As the new generation of information technologies such as the Internet of Things, cloud computing and artificial intelligence develop rapidly, the DT technology has been widely advanced (Tao et al., 2019). DT, as a technology integrating reality and virtuality, aims at creating a high-fidelity virtual model for each physical entity (PE) in order to simulate its state and behavior, and it has the ability to optimize and predict (Tsega et al., 2020). In recent years, the workshop production scheduling centered on DT is advancing quickly (Li et al., 2023; Schuh et al., 2020; Guo et al., 2020). In light of that, in this paper, the DT technology was applied to the pump station scheduling optimization problem, and a DT-based full-process dynamic pump station scheduling method for energy-saving optimization was proposed, as shown in Fig. 2. The detailed scheduling process is explained as follows:
Step 1: Virtual entities (VE) should be consistent with PE. The model is calibrated by checking the real-time communication among PE, VE, services (Ss) and DD, and the model parameters of VE are corrected according to the real-time data of PE to ensure the consistency of VE and PE in the scheduling period.
Step 2: A scheduling solution is generated. The real-time data (operation duration, vibration signals, etc.) and historical data (daily water consumption, weather, holidays, vibration signals, etc.) of PE are obtained before scheduling, and then, a solution of full-process pump station joint scheduling is formulated (Fig. 4).
Step 3: Equipment availability prediction is performed. The vibration signals of the equipment in the next four hours are simulated via the VE, and the equipment anomaly detection method based on root mean square (RMS) and kurtosis (Fig. 5) is used to check the equipment state and predict the equipment availability.
Step 4: Generate a rescheduling scheme. If the equipment is not available, the entire process pumping station joint scheduling method is triggered again to generate a rescheduling scheme. Otherwise, the rescheduling process is not triggered.
Step 5: The scheduling solution is verified. The scheduling solution is transmitted to the virtual workshop for simulation, which can help to find potential conflicts in the solution before implementation. After verification, the control command from the virtual workshop is fed back to the physical workshop and it is made to maintain synchronization with the expected plan.
Step 6: Knowledge is accumulated. After the scheduling is completed, all the elements, processes, businesses and other relevant information generated during the scheduling process are stored in the DT database to guide the subsequent scheduling work.

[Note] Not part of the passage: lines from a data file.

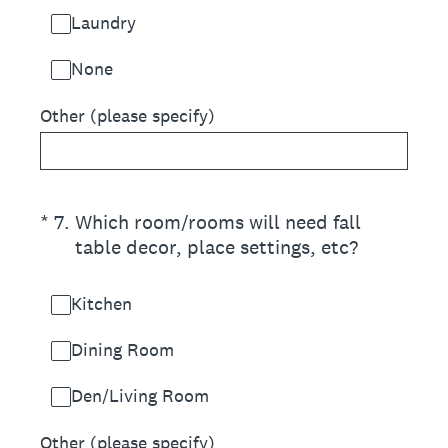
Laundry
None
Other (please specify)
(Required.)
*
7
.
Which room/rooms will need fall
table decor, place settings, etc?
Kitchen
Dining Room
Den/Living Room
Other (please specify)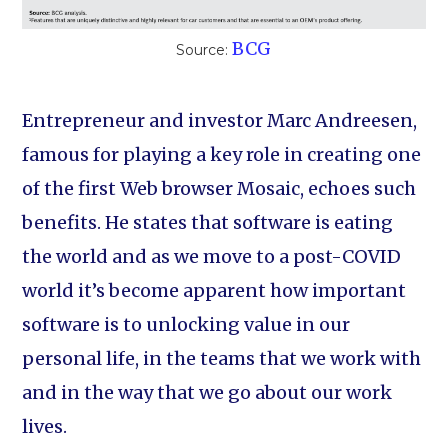
BCG
Source:
Entrepreneur and investor Marc Andreesen,
famous for playing a key role in creating one
of the first Web browser Mosaic, echoes such
benefits. He states that software is eating
the world and as we move to a post-COVID
world it’s become apparent how important
software is to unlocking value in our
personal life, in the teams that we work with
and in the way that we go about our work
lives.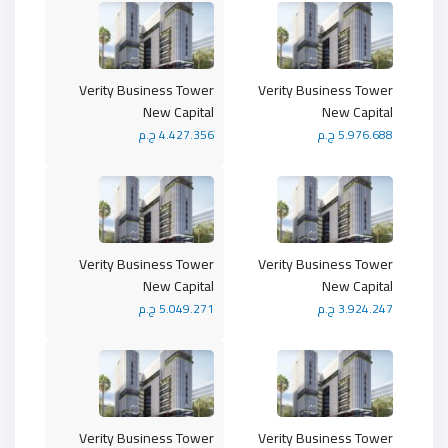
Verity Business Tower
Verity Business Tower
New Capital
New Capital
4.427.356 ج.م
5.976.688 ج.م
Verity Business Tower
Verity Business Tower
New Capital
New Capital
5.049.271 ج.م
3.924.247 ج.م
Verity Business Tower
Verity Business Tower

3.1 Composition and operation mechanism of DT pump station
DT pump stations mainly consist of PE (here referred to as the physical pump station), VE (here referred to as the virtual pump station), connection (CN), Digital Twin Data (DD) and Ss (here referred to as smart services), as shown in Fig. 3. Among them, the physical pump station is the collection of objective physical entity resource objects including humans, equipment, materials, methods and environments, which provide the operating environment for the physical pump station. The virtual pump station is a virtual mapping of the physical pump station, which simulates and analyzes a variety of production activities in the physical space. CN works as the link between the physical pump station and the virtual pump station, realizing the two-way connection, two-way interaction and two-way drive between them. DD is the core driving force of DT, which covers the real-time data generated by the physical pump station during the production and operation process and the simulation data obtained via the virtual pump station simulation under different working conditions. Smart services are dynamically predicting and optimizing the production and operation of the pump stations through the two-way real mapping and real-time interaction between the physical pump station and the virtual pump station, in order to realize the optimal operating state. The smart services include online monitoring of the pump station operation and the pump state, prediction of the RUL of pumps and the water demand, pump station scheduling optimization, emergency response, etc.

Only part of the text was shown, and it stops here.